DESCRIPTION OF THE TASK: The lines below that include "nhựa" are to be found and copied.

((

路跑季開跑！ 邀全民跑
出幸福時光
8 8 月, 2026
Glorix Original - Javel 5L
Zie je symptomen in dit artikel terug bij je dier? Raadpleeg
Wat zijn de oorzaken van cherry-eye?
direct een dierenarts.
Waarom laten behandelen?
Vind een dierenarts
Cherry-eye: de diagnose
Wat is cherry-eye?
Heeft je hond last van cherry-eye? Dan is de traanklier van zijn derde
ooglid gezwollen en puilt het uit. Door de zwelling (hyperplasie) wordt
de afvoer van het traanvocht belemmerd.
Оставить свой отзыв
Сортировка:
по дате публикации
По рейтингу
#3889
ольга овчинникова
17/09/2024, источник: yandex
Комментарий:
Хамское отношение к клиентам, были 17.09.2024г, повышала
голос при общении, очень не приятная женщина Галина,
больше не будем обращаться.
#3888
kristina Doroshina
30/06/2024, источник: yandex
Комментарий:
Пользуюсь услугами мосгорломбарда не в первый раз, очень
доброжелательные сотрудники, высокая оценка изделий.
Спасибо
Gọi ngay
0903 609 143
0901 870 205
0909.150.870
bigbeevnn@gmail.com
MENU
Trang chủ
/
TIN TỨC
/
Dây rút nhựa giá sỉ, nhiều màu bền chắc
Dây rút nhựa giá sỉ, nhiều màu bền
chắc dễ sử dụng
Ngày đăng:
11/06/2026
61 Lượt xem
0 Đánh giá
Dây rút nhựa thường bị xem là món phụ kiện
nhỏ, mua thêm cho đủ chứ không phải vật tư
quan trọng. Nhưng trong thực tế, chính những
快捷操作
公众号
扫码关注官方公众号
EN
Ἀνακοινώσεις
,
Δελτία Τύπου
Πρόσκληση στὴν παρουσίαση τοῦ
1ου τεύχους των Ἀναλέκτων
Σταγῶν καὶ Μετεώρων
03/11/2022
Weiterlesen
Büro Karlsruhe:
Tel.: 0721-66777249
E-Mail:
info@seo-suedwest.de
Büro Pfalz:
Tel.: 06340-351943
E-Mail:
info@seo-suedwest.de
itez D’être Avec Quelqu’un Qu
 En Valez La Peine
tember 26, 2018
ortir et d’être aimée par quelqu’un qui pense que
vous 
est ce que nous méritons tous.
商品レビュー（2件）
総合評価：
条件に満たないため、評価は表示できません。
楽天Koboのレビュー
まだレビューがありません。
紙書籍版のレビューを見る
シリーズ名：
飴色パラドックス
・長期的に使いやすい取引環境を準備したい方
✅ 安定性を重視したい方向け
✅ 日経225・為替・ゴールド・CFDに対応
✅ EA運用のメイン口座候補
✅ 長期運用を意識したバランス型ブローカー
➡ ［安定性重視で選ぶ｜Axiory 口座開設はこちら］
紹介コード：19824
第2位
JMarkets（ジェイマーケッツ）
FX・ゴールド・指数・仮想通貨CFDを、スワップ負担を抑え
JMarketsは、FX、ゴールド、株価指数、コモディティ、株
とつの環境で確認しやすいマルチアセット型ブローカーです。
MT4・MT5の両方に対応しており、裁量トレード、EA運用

))

FINAL ANSWER:
Dây rút nhựa giá sỉ, nhiều màu bền chắc
Dây rút nhựa giá sỉ, nhiều màu bền
Dây rút nhựa thường bị xem là món phụ kiện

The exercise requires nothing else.